THE MYSTIC MASSEUR by V.S. Naipaul, publ 1959 (224 pages)
2001 Nobel Prize winner, British writer,
from NYTimes review: "..describes the progress of a likeable chameleon who un-selfconsciously metamorphoses from a... turbanned faith-healer to a ... sack-suited diplomat" "uncovers a rich vein of ethnic humor in the world of the Caribbean Hindu"
Availability: retail, library
==Suggestions by Connie
WINESBURG, OHIO by Sherwood Anderson (204 pages) - 1919
from a review: One of the first books to convincingly employ Freudian psychology to revealing the inner workings of ordinary characters, this collection used a small-town setting as a means of examining the neuroses and obsessions of American life in a manner that has only been rivaled by Flannery O’Conner for sheer intensity and insight
Availability: Library, retail book stores, downloadable from web.
ETHAN FROME by Edith Wharton - (181 pages) - publ 1911
A tragic love story set in a remote New England background that has become one of the classics of 20th century American literature.

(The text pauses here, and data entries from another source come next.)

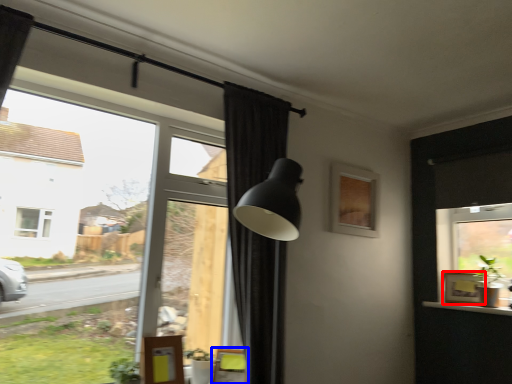 Question: Among these objects, which one is farthest to the camera, picture frame (highlighted by a red box) or swivel chair (highlighted by a blue box)?

Choices:
 (A) picture frame
 (B) swivel chair

Answer: (A) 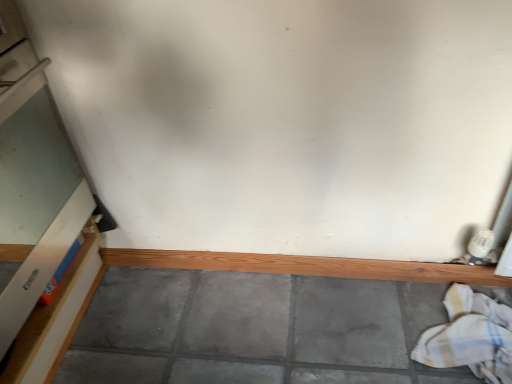 Question: Does white cotton laundry at lower right lie behind wooden at bottom?

Choices:
 (A) no
 (B) yes

Answer: (A)

Question: Can you confirm if white cotton laundry at lower right is thinner than wooden at bottom?

Choices:
 (A) no
 (B) yes

Answer: (A)

Question: Is white cotton laundry at lower right at the left side of wooden at bottom?

Choices:
 (A) no
 (B) yes

Answer: (A)

Question: Is white cotton laundry at lower right positioned beyond the bounds of wooden at bottom?

Choices:
 (A) yes
 (B) no

Answer: (A)

Question: Can you confirm if white cotton laundry at lower right is wider than wooden at bottom?

Choices:
 (A) yes
 (B) no

Answer: (A)

Question: From the image's perspective, would you say white cotton laundry at lower right is positioned over wooden at bottom?

Choices:
 (A) no
 (B) yes

Answer: (A)

Question: Is white cardboard box at left at the right side of wooden at bottom?

Choices:
 (A) yes
 (B) no

Answer: (B)

Question: Would you say white cardboard box at left contains wooden at bottom?

Choices:
 (A) yes
 (B) no

Answer: (B)

Question: Is white cardboard box at left bigger than wooden at bottom?

Choices:
 (A) yes
 (B) no

Answer: (A)

Question: Could you tell me if white cardboard box at left is facing wooden at bottom?

Choices:
 (A) no
 (B) yes

Answer: (A)

Question: Is white cardboard box at left located outside wooden at bottom?

Choices:
 (A) no
 (B) yes

Answer: (B)

Question: Is white cardboard box at left next to wooden at bottom and touching it?

Choices:
 (A) no
 (B) yes

Answer: (A)

Question: From the image's perspective, does wooden at bottom appear lower than white cotton laundry at lower right?

Choices:
 (A) yes
 (B) no

Answer: (B) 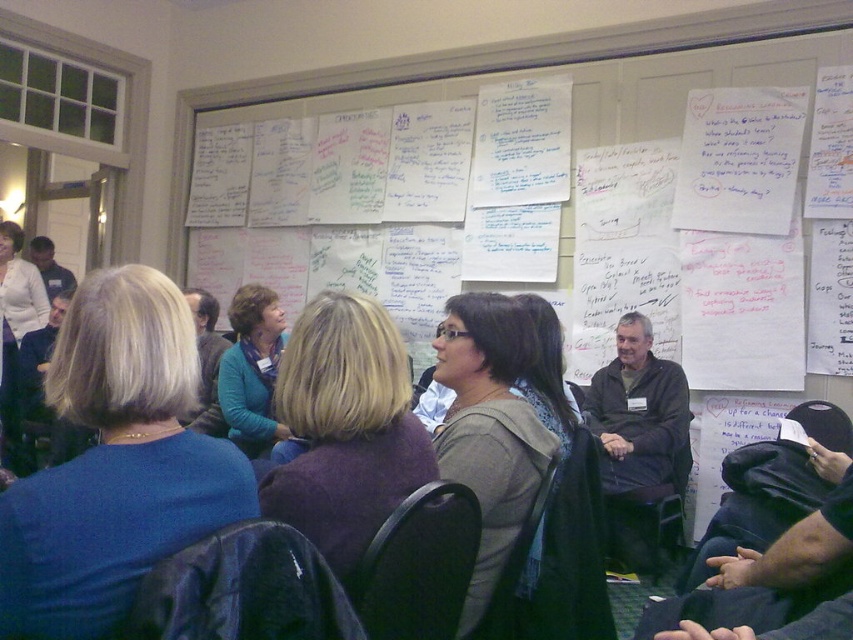 Between point (508, 385) and point (219, 394), which one is positioned in front?

Point (508, 385) is in front.

Between point (454, 404) and point (234, 368), which one is positioned in front?

Point (454, 404) is in front.

Identify the location of gray sweater at center. (489, 428).

Is blue fabric at center positioned at the back of blue sweater at center?

No.

The width and height of the screenshot is (853, 640). What do you see at coordinates (115, 464) in the screenshot?
I see `blue fabric at center` at bounding box center [115, 464].

The height and width of the screenshot is (640, 853). I want to click on blue fabric at center, so click(x=115, y=464).

Who is positioned more to the left, blue fabric at center or gray sweater at center?

blue fabric at center is more to the left.

This screenshot has height=640, width=853. I want to click on blue fabric at center, so click(x=115, y=464).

Wharton tells a compelling story about the human need for passion and affection in a situation where only abject coldness exists.
Availability: retail, library, downloadable from web.
==Suggestions by Mary
ATTONEMENT by Ian McEwan (351 pp) - publ 2001
Selection was nominated for a Booker prize. Author has won Booker prize for other works. This selection won the National Book Critics Circle Award, as well as numerous other awards
From Amazon:..interwar, upper-middle-class setting..at heart, Atonement is about the pleasures, pains, and dangers of writing, and perhaps even more, about the challenge of controlling what readers make of your writing.
Random House Reading Guide available on line.
GOING TO MEET THE MAN:STORIES by James Baldwin
Two short stories from this collection will be discussed.
From: Amazon: By turns haunting, heartbreaking, and horrifying--and informed throughout by Baldwin's uncanny knowledge of the wounds racism has left in both its victims and its perpetrators--Going to Meet the Man is a major work by one of our most important writers.